Starbucks accused of over 200 labor violations in NLRB complaint

Starbucks workers react to a media appeal following a union vote in Buffalo, New York, December 9, 2021.

Lindsey DeDario | Reuters

On Friday, the regional director of the National Labor Relations Board in Buffalo, New York, filed a complaint accusing Starbucks of 29 allegations of unfair labor practices, including more than 200 violations of the National Labor Relations Act.

The complaint relates to claims filed by Starbucks Workers United against a company in Buffalo, where unionization efforts began in August.

In a complaint viewed by CNBC, the NLRB accuses Starbucks of interfering, deterring and coercing employees seeking unionization in various ways.
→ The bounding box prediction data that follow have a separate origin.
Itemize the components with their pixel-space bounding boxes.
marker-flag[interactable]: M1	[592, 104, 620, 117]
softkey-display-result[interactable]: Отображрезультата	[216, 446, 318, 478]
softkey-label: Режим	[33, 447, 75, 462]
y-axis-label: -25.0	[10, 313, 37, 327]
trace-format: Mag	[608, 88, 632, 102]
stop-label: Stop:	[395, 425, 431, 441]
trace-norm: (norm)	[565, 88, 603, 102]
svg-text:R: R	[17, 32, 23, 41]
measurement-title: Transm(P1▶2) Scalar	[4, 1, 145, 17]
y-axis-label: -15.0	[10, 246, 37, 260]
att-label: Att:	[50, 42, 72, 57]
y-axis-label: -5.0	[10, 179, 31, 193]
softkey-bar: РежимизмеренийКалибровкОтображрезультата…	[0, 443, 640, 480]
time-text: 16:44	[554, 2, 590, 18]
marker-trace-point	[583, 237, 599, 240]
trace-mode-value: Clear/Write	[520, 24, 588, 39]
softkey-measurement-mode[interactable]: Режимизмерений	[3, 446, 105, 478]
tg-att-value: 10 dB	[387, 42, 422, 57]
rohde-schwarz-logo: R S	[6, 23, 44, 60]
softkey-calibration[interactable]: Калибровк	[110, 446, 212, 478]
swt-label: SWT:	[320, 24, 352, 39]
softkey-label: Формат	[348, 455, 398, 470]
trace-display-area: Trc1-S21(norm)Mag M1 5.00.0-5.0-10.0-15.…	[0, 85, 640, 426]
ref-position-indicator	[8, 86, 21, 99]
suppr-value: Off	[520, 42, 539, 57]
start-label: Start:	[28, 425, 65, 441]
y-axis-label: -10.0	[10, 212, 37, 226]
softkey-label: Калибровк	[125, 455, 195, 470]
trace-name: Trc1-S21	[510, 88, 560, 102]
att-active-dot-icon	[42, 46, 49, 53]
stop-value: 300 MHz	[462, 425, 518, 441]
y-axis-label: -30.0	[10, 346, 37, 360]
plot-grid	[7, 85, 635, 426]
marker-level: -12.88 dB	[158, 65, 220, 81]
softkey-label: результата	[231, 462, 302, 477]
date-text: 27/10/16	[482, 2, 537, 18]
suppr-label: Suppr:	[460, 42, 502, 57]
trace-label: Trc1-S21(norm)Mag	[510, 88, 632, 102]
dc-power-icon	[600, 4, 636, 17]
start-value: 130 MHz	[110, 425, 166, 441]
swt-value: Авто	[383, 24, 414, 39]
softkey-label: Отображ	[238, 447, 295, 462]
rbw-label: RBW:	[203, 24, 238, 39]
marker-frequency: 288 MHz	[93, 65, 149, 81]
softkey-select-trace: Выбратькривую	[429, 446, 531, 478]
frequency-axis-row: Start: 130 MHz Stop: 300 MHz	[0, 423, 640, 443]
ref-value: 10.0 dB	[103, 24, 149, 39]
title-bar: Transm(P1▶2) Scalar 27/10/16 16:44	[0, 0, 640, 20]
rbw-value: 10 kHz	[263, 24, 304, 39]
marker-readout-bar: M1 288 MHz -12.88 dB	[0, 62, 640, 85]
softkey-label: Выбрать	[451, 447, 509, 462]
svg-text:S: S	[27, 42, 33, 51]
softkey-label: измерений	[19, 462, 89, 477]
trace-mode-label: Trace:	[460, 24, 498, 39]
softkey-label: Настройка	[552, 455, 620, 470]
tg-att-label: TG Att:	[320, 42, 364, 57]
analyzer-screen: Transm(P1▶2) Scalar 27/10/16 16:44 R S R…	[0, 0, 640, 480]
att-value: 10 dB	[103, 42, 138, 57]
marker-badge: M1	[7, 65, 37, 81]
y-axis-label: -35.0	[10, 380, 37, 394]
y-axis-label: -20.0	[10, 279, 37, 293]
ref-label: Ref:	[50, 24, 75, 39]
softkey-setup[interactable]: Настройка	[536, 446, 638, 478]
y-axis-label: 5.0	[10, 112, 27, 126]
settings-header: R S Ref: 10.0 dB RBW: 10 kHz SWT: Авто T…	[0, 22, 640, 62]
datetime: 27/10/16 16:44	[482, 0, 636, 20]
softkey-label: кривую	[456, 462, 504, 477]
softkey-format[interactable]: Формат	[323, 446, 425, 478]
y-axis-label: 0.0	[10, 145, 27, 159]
The regional branch of an independent federal agency said the coffee giant threatened and intimidated workers by closing stores in the area, cutting workers’ compensation, discriminating against union supporters, surveilling and firing workers, among other alleged violations. .

The complaint also notes that senior Starbucks officials have made “unprecedented and repeated” visits to Buffalo and held mandatory anti-union meetings, noting that leaders, including CEO Howard Schultz, have promised increased benefits if workers refrain from organizing. Buffalo was at the center of the union movement. The city is home to the first store that voted in favor of the organization in December, sparking a movement that spread across the country.

“The complaint filed by NLRB Buffalo Regional Director raises important issues,” Starbucks spokesman Reggie Borges said in a statement to CNBC. “However, Starbucks does not agree that the claims are valid and filing a complaint is not NLRB’s conclusion. This is the start of a lawsuit that allows both parties to be heard and present evidence. We believe the accusations. contained in the complaint are false and we look forward to presenting our evidence when the allegations are heard.”

Since the movement began last year, more than 50 Starbucks stores have voted to merge with Workers United, and nearly 250 have petitioned for the vote across the country. At least five voted against the organization. Starbucks has nearly 9,000 locations across the country.

The NLRB regional office’s complaint relates to allegations made by the union against the company over the past few months. Starbucks will have the opportunity to respond to the allegations.

To correct the allegations, the NLRB general counsel is seeking the reinstatement of workers and a meeting between Schultz or Rossanne Williams, executive vice president of Starbucks North Americas, involving employees, unions and government representatives. At the meeting, which will be videotaped and distributed, the officer will read a notice of worker’s rights.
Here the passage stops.